The disease is “expanding dramatically” and can even be called a “pandemic,” said the head of Novo Nordisk’s U.S. business, Jerzy Gruhn. Some models forecast the number of affected people doubling to between 50 million and 55 million by 2025 from 26 million in the U.S. today, he said.

“We unfortunately don’t see a decrease in diabetes but an increase,” Gruhn said.

There are also millions of Americans that have yet to be diagnosed and are unknowingly living with type 2 diabetes, which has fewer symptoms than type 1 and often goes unnoticed without screening. Novo, which is currently expanding its workforce in the U.S. by 15%, said the undiagnosed represent more of a challenge to the health-care sector than those who don’t have access to insurance.

“From our point of view, that’s more important than coverage, because there’s a much bigger group of people who don’t realize they might already have diabetes,” Gruhn said.

There are provisions in the health-care reform law such as expansions to Medicare and Medicaid and free preventative treatments that may encourage more people to seek tests.

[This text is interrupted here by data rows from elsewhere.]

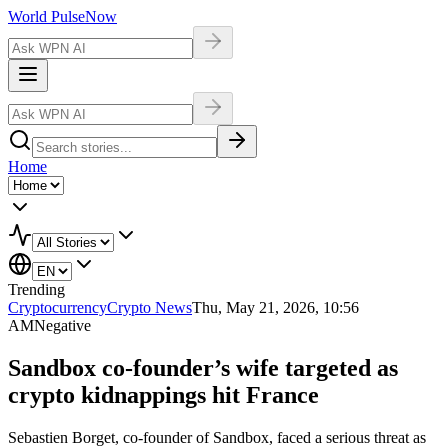
World Pulse
Now
Home
Trending
Cryptocurrency
Crypto News
Thu, May 21, 2026, 10:56
AM
Negative
Sandbox co-founder’s wife targeted as
crypto kidnappings hit France
Sebastien Borget, co-founder of Sandbox, faced a serious threat as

“We do expect to see more people that were denied coverage or sort of fell behind having to pay very high premiums benefiting from the changes being made,” McIver said.

Whether health-care passes or not, UnitedHealth (NYSE:UNH) has already announced that it will keep some of the provisions of the law, including preventative screening.

Either way, Novo has been ramping up efforts to expand in the U.S., including boosting its sales team by 500 representatives and building a new research and development center in Seattle and headquarters in Princeton, N.J.

At about $1.5 billion, the company has one of the largest private diabetes R&D budgets in the world second to the National Institutes of Health. It returns about 15% of its annual revenue back into R&D each year.

Andy Ajello, vice president of diabetes sales for Novo Nordisk, said the company needs to bring on more people in the U.S. to fuel the sale of new products, as it plans to announce one new product a year over the next five years.

“We’ve been operating lean but this is a time where we want to add a significant amount of people to our sales organization to carry today’s product line,” Ajello said.